Meinen ersten Kontakt mit der Kirche, der mich sehr geprägt hat, war der Konfirmationsunterricht. Meine Familie, eine Handwerkerfamilie in Malchin, war der Kirche aber schon sehr verbunden – selbst zu DDR-Zeiten. Ich habe mich auch während meiner Ausbildung zum Elektriker mehr für den Glauben als für die Technik interessiert. Ich dachte mir damals: Irgendetwas musst du ja beruflich machen. Nach meinem Zivildienst im Schweriner Dom stand meine Entscheidung dann aber fest: Ich wollte Theologie studieren. Dass ich Pastor werden würde, war damals noch gar nicht geplant. Es wurde mit der Zeit aber immer deutlicher. Mein Studium in Rostock habe ich 2006 begonnen, in den folgenden Jahren habe ich ein Auslandsstudium in Nottingham in England absolviert, ein Vikariat in Bargteheide und zuletzt ein Auslandsvikariat in Kopenhagen gemacht.

Geleitet hat mich über die ganze Zeit eigentlich immer mein Konfirmationsspruch, Psalm 36 Vers 10: „Denn bei dir ist die Quelle des Lebens, in deinem Licht schauen wir das Licht.“ Ich möchte von diesem Licht aus arbeiten und mich immer wieder darauf beziehen.

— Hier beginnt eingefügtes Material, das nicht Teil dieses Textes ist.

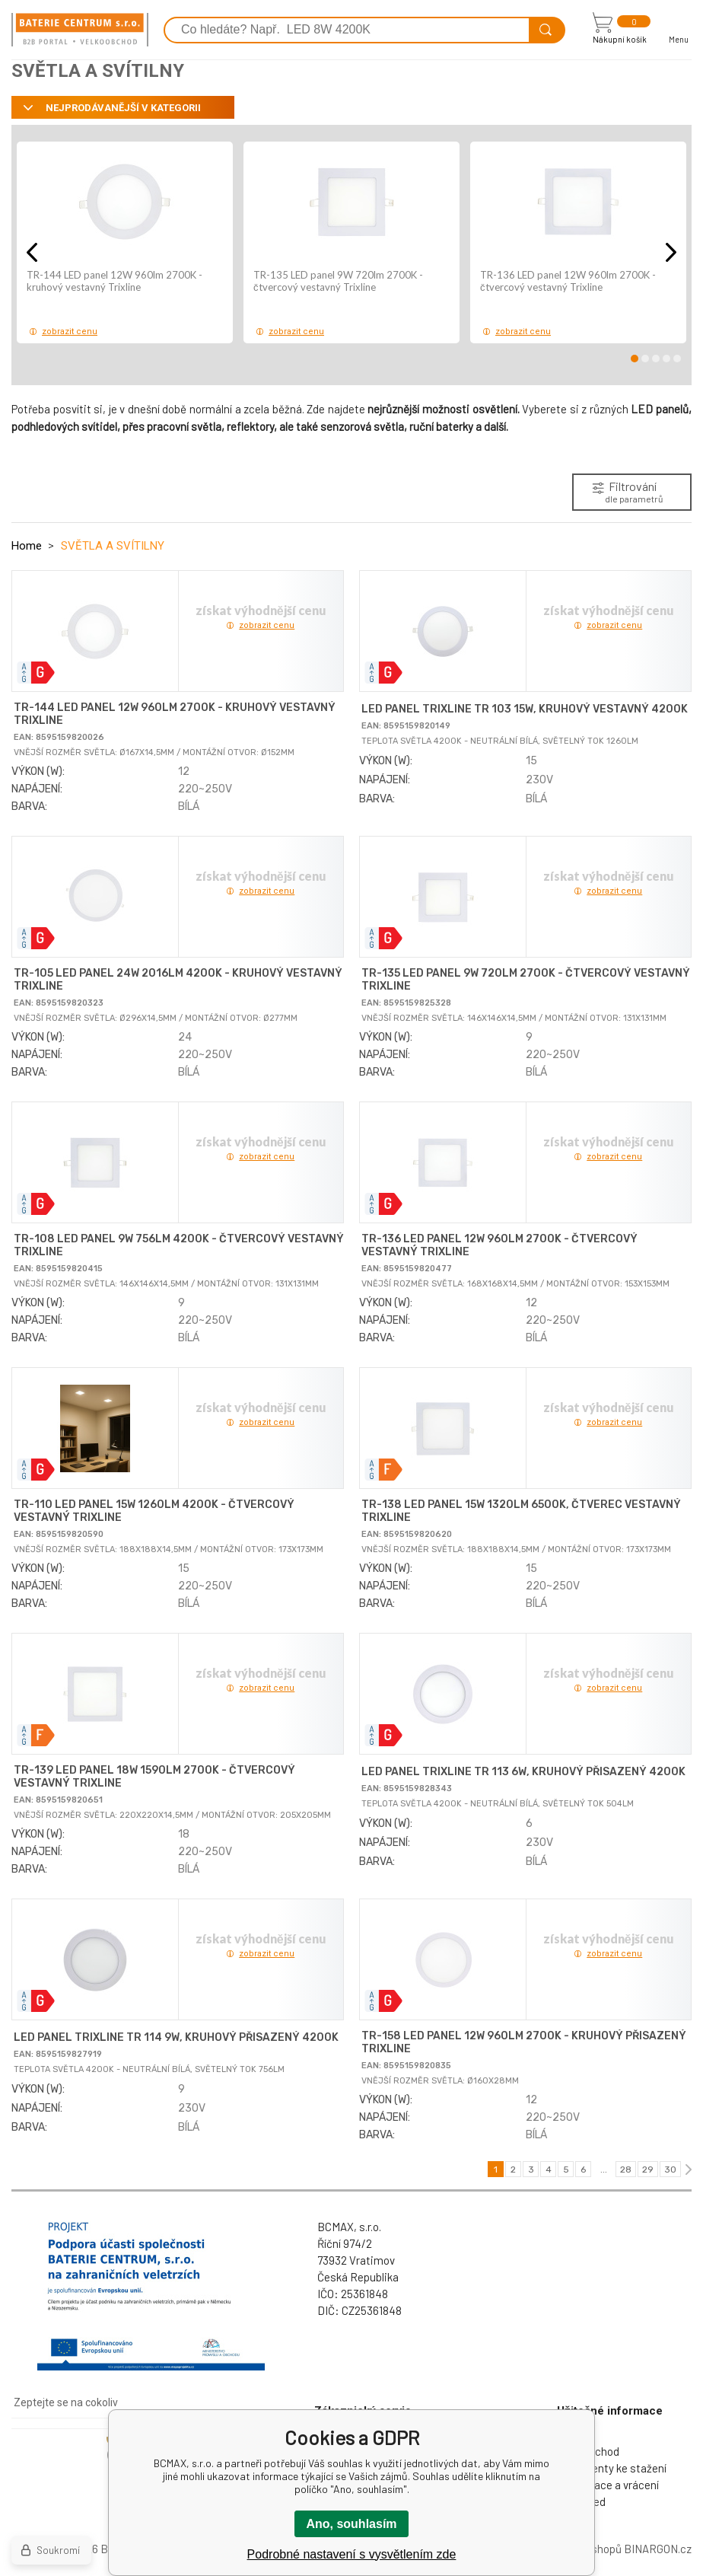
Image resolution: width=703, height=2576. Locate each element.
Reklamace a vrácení (608, 2485)
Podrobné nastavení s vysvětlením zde (351, 2554)
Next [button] (671, 252)
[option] (125, 242)
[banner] (79, 29)
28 (625, 2169)
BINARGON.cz (658, 2548)
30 (670, 2169)
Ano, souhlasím (351, 2523)
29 (648, 2169)
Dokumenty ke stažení (611, 2468)
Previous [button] (32, 252)
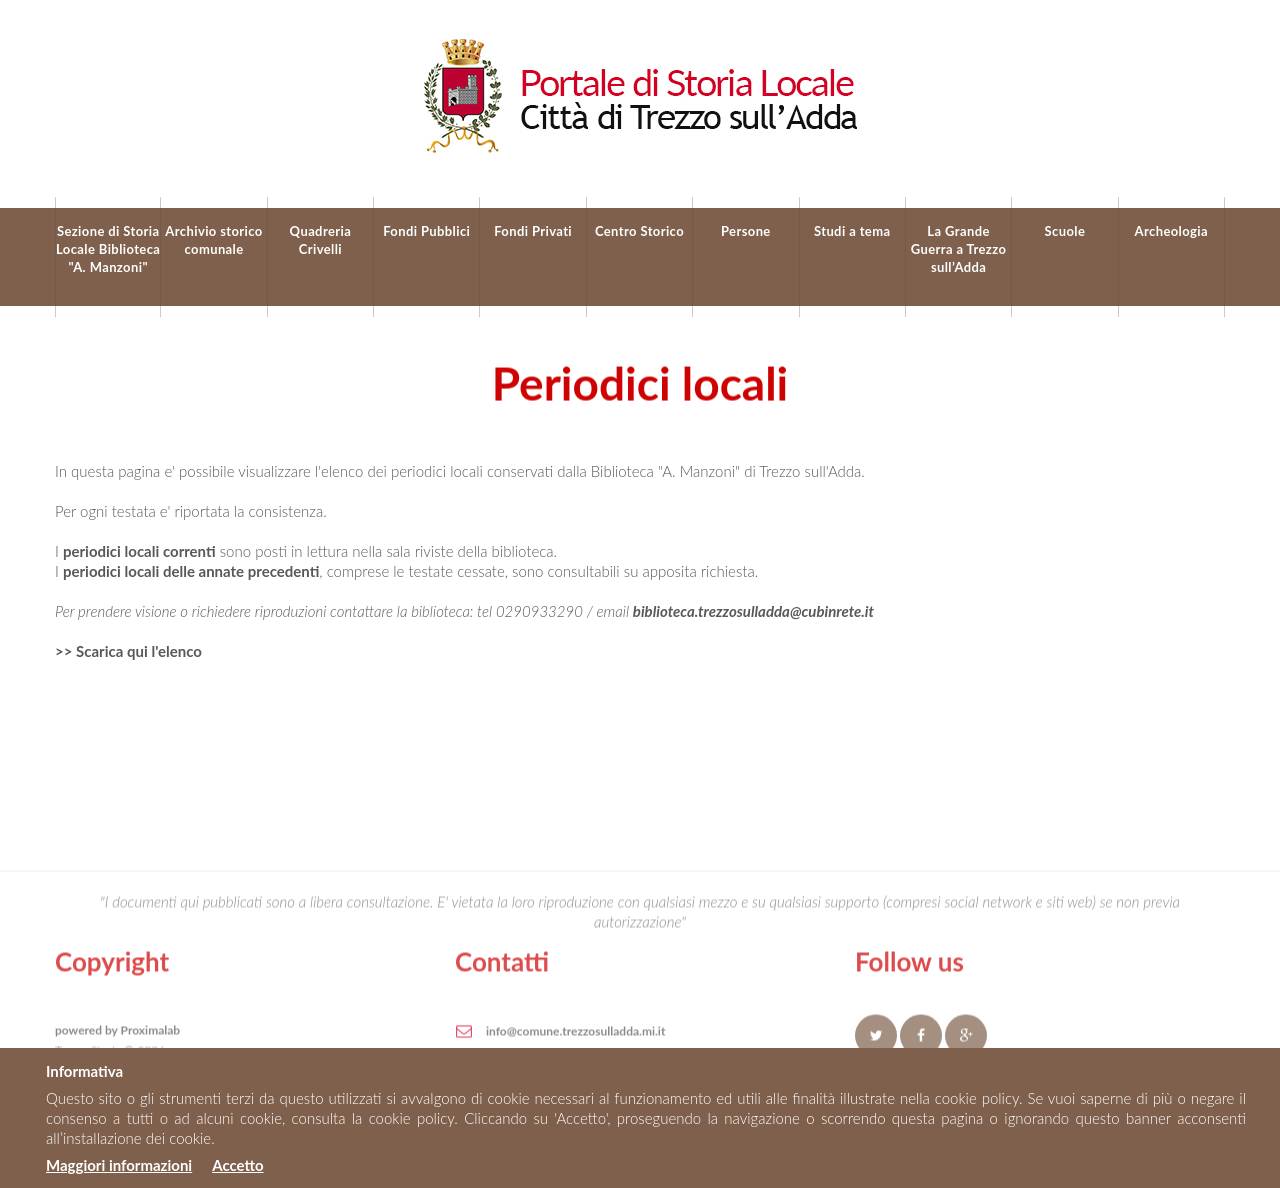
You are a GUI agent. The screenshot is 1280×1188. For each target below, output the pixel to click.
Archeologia (1171, 231)
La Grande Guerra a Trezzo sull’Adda (959, 249)
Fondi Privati (533, 231)
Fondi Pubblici (426, 231)
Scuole (1065, 231)
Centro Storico (639, 231)
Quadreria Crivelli (321, 240)
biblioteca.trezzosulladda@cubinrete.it (753, 611)
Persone (746, 231)
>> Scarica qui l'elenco (128, 651)
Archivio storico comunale (213, 240)
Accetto (237, 1165)
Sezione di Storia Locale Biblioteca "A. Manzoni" (108, 249)
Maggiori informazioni (119, 1165)
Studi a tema (852, 231)
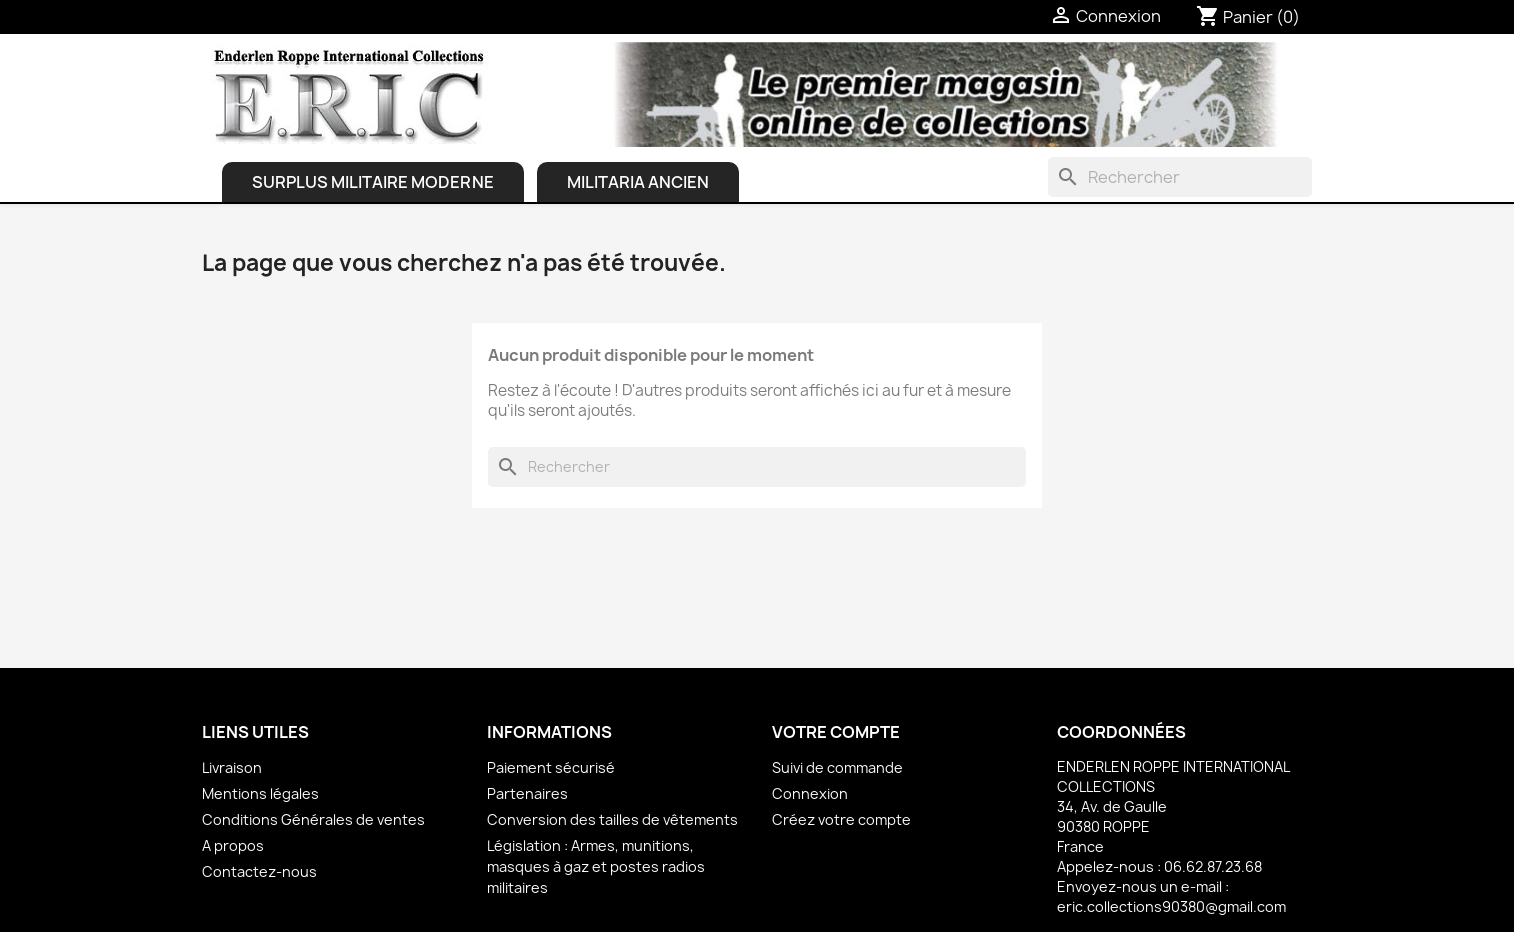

Wie sehen Sie eine moderne Kirche?
Ich verstehe mich zum Beispiel nicht als Pastor für nur jene, die ihre Kirchensteuer zahlen. Ich will für alle Menschen da sein, die in der Region leben. Ich selbst habe mir das Ziel gesetzt, den Glauben voll zu leben. Also nicht nur in den Predigten davon zu sprechen, sondern ihn jeden Tag aufs neue zu zeigen. Dass immer weniger Leute zur Kirche gehen, hat sicherlich mit Demografie zu tun, dennoch möchte ich als Pastor eine Sprache finden, die von allen verstanden wird. Denn der Leitgedanke der Bibel ist nach wie vor aktuell und spricht uns täglich an: Nächstenliebe. Statt theologischen Floskeln möchte ich, dass die Menschen die Aktualität verstehen. Es wäre schön, wenn in meinen Predigten rüberkommt, wie reich uns das macht, was geschrieben steht. Die zentrale Botschaft lautet: Gott ist da! Selbst im Leid.

Das Verständnis möchte ich mit Offenheit erreichen. Auch wenn Gott immer wieder ins Spiel zu bringen nicht immer leicht fallen mag.

Worauf freuen Sie sich in Gadebusch?

Was mir unbedingt am Herzen liegt, ist die Menschen in Gadebusch, Groß Salitz und Roggendorf kennenzulernen. Ich freue mich, dass ich nach Gadebusch entsandt worden bin. Dafür, dass die Stelle des Pastors über ein Jahr lang vakant war, ist hier sehr viel Leben in der Gemeinde. Die Leute hier sind wirklich engagiert.

Und ich habe die beste Adresse hier im Ort: Platz der Freiheit 1. Viel besser geht es nicht. Denn mein Credo ist, die Kirche als einen Ort der Freiheit anzunehmen und zu wissen, dass Gott mich nimmt, wie ich bin.

Nun freue ich mich auf meine Ordination am 18. Februar um 15 Uhr in der Stadtkirche Gadebusch.

Was machen Sie, wenn Sie nicht auf der Kanzel stehen?

In meinem Hobby dreht sich alles ums Wasser. Segeln, paddeln, schwimmen. Außerdem verreise ich gerne, lerne andere Kulturen kennen. Richtig gut entspannen kann ich aber auch am Strand der Ostsee, wenn die Sonne scheint.